Friday, 20 February 2009


here's a mystery...a student brought a bag of leaves to a class recently, in the assumption they were "gum leaves". while they resemble eucalyptus in many ways the undulating margin is unusual. also odd is that the torn edge on the leaf seems to be self-sealing and the whole leaf swells up like a wee bubble when heated in water.

it makes a very pretty ecoprint - gold with tiny purple and chocolate spots...quite leopard-like!

if anyone knows what it is i'd be delighted to be enlightened...

appendix [March 3, 2009]... problem solved by Dean Nicolle of the Currency Creek Aboretum

The tree is Eucalyptus utilis (coastal moort). This species is native to the south coast of W.A., but is very commonly planted throughout much of southern Australia as for a quick-growing screen and shelter, especially in difficult coastal sites. In fact the name utilis is Latin for utilize, because it is so commonly planted. The species used to go under the name E. platypus var. heterophylla, so you might find it under this older name in some books.

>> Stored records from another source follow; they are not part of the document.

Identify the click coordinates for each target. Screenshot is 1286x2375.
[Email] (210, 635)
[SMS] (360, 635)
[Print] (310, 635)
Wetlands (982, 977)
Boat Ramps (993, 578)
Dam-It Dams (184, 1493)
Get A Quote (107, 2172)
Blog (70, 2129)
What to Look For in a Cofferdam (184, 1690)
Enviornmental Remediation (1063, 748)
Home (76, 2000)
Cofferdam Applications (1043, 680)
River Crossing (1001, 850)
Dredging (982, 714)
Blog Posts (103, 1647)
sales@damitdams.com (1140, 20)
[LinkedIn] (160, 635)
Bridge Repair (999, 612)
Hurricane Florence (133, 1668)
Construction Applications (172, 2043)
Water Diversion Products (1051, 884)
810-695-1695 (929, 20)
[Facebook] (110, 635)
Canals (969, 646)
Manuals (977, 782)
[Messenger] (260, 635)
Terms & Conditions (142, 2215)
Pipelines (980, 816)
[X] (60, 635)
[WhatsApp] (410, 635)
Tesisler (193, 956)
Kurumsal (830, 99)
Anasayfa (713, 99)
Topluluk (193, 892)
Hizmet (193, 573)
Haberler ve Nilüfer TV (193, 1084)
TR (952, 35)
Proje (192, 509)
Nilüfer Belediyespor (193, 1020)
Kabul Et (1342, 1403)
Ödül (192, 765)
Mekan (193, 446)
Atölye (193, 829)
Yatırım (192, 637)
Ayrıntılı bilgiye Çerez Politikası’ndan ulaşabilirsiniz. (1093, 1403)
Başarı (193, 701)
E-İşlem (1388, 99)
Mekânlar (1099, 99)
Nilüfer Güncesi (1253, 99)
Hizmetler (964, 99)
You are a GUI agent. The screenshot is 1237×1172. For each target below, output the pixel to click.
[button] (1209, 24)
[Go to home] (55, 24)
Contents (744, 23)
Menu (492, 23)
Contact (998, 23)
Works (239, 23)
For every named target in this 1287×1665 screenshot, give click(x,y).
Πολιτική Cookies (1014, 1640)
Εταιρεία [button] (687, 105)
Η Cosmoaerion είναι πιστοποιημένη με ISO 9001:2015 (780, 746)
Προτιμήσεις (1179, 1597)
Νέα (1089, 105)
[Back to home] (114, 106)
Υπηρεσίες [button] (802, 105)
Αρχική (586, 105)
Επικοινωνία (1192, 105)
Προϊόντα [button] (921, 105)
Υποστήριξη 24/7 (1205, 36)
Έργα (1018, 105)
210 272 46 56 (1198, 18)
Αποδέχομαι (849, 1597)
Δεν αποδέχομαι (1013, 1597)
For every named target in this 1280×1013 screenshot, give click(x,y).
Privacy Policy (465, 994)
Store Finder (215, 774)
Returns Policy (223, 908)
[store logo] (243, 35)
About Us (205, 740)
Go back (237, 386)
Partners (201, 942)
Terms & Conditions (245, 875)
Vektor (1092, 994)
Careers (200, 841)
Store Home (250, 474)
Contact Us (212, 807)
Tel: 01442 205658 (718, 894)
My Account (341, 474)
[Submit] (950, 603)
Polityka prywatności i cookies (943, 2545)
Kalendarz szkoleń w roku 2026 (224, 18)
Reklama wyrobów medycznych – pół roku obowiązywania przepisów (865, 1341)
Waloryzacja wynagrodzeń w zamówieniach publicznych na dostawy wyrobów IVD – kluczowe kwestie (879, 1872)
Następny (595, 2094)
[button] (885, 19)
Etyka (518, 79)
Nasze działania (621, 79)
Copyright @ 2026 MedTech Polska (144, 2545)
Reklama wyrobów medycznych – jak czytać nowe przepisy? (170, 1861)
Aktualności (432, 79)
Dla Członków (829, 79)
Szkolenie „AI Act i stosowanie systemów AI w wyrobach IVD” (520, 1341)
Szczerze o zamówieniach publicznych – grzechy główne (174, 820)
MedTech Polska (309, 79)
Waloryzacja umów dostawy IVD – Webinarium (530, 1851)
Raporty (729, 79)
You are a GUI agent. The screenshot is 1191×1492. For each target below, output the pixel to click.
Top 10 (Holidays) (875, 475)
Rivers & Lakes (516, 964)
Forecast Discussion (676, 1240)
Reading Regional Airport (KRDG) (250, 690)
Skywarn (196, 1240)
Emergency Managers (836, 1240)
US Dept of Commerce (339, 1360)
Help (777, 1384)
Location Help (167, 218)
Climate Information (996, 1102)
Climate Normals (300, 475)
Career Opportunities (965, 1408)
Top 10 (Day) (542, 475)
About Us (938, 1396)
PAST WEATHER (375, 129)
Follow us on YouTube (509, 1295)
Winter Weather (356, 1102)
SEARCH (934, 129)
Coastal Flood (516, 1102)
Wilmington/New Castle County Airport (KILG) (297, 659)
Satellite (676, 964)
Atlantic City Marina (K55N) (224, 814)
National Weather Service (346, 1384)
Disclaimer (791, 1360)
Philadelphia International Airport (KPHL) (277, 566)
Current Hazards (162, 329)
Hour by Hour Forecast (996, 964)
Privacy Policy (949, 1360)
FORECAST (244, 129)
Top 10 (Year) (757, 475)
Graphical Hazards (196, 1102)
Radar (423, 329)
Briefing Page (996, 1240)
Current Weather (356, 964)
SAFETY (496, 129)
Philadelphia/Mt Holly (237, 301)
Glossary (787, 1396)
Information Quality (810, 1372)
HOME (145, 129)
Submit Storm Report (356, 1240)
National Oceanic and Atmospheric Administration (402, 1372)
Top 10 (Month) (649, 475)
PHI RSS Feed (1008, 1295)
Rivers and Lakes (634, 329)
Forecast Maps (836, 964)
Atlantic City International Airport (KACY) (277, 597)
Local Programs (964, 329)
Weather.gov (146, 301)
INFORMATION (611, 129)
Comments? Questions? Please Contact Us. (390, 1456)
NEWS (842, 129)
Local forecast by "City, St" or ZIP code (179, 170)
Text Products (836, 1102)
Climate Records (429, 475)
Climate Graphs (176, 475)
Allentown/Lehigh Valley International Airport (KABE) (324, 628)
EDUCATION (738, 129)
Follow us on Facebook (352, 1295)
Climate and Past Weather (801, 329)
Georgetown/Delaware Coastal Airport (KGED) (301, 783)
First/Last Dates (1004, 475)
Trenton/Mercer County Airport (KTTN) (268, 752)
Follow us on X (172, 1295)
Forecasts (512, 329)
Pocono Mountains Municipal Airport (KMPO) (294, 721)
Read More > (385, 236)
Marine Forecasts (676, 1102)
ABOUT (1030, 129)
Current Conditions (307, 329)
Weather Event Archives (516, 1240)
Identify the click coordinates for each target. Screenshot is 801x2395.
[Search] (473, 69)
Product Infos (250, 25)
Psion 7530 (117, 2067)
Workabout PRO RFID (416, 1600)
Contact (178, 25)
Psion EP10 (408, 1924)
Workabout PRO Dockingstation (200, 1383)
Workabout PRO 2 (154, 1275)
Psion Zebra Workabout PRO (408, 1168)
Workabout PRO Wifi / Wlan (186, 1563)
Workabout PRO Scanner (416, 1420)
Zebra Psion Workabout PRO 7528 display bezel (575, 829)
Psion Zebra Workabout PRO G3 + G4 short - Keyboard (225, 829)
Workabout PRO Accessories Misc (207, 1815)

  1. I don't know what it is but intriguing - love the way you've put the photos and info together in an image - how do you do that?

  2. Hi India
    I took the photos of the mystery leaves to my very clever horticultural friend and she says without seeing it in the leaf so to say that she is fairly sure that what you have there is 'Eucalyptus Platypus". she was not prepared to be 100 % but that's er very knowledgable opinion.

  3. thanks Peta but i'm inclined to disagree..Eucalyptus platypus has elliptical to orbicular foliage and so far as i know doesn't have that curious undulating margin that this little number displays.
    also previous experience with E.platypus has given a radically different coloured eco-print, dark red in fact - quite aside from the shape issue. so i think the jury may still be out...
    and Rambling Rose...pasting pictures is easy..done in Photoshop by creating a new file, reducing the size of the various images and then pasting them in. then you 'merge layers' and type over the top. really very simple [much more beautiful things can be done in photoshop - this was a bit of a rush job]

  4. hi India, took a little while to read your blogs, but back operation was a succes and now I've to be patient ( so hard)
    about your question, is it eucalyptus which sufferd from the fire?
    Its awful what happens in your country, and what a generous offer your mother made!!!!

  5. looks like Peta's very clever horticultural friend was right after all...but that the name has now changed.
    and my comment about my earlier experience with a different dye colour achieved from E.platypus is a good reminder [to me] of the variability in results depending on climate and locality!